Dataflow pipeline fails with "Bucket is requester pays bucket but no user project provided"

Problem

When a Cloud Dataflow pipeline tries to read query results from BigQuery, it fails with a permission error:

User does not have bigquery.datasets.create permission in project ...

Environment

  • Cloud Dataflow
  • BigQuery as Input

Solution

  1. Provide the necessary BigQuery permissions to the service account on a project level.
  2. For Python and Java: If you do not wish to provide the service account with broad BigQuery permissions, it is possible to force Dataflow to use a particular temporary dataset to store the query results. In Python this is done by specifying the temp_dataset parameter for ReadAllFromBigQuery or ReadFromBigQuery.
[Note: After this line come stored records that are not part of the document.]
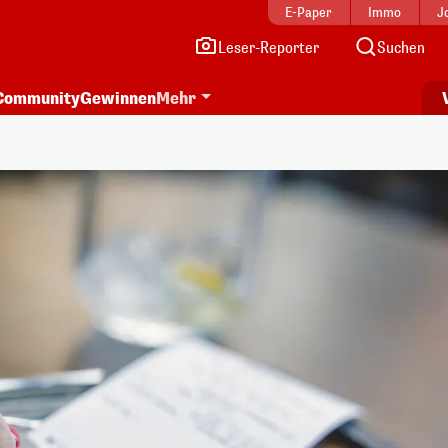
E-Paper
Immo
J
Leser-Reporter
Suchen
Community
Gewinnen
Mehr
In Java this is achieved through the use of withQueryTempDataset when calling the fromQuery method.
    A separate dataset can then be created for the temporary data and only assign the service account the particular dataset level permissions to create tables and modify data inside this dataset. 
    A possible implementation in Python may look like:
    from apache_beam.io.gcp.internal.clients import bigquery
    ...
    beam.io.ReadFromBigQuery(query=query, use_standard_sql=True, temp_dataset=bigquery.DatasetReference( projectId="PROJECT_ID", datasetId="DATASET")

Cause

When Dataflow reads data from BigQuery, it needs to create a temporary dataset and tables to store the query result data before Dataflow can consume this data as input.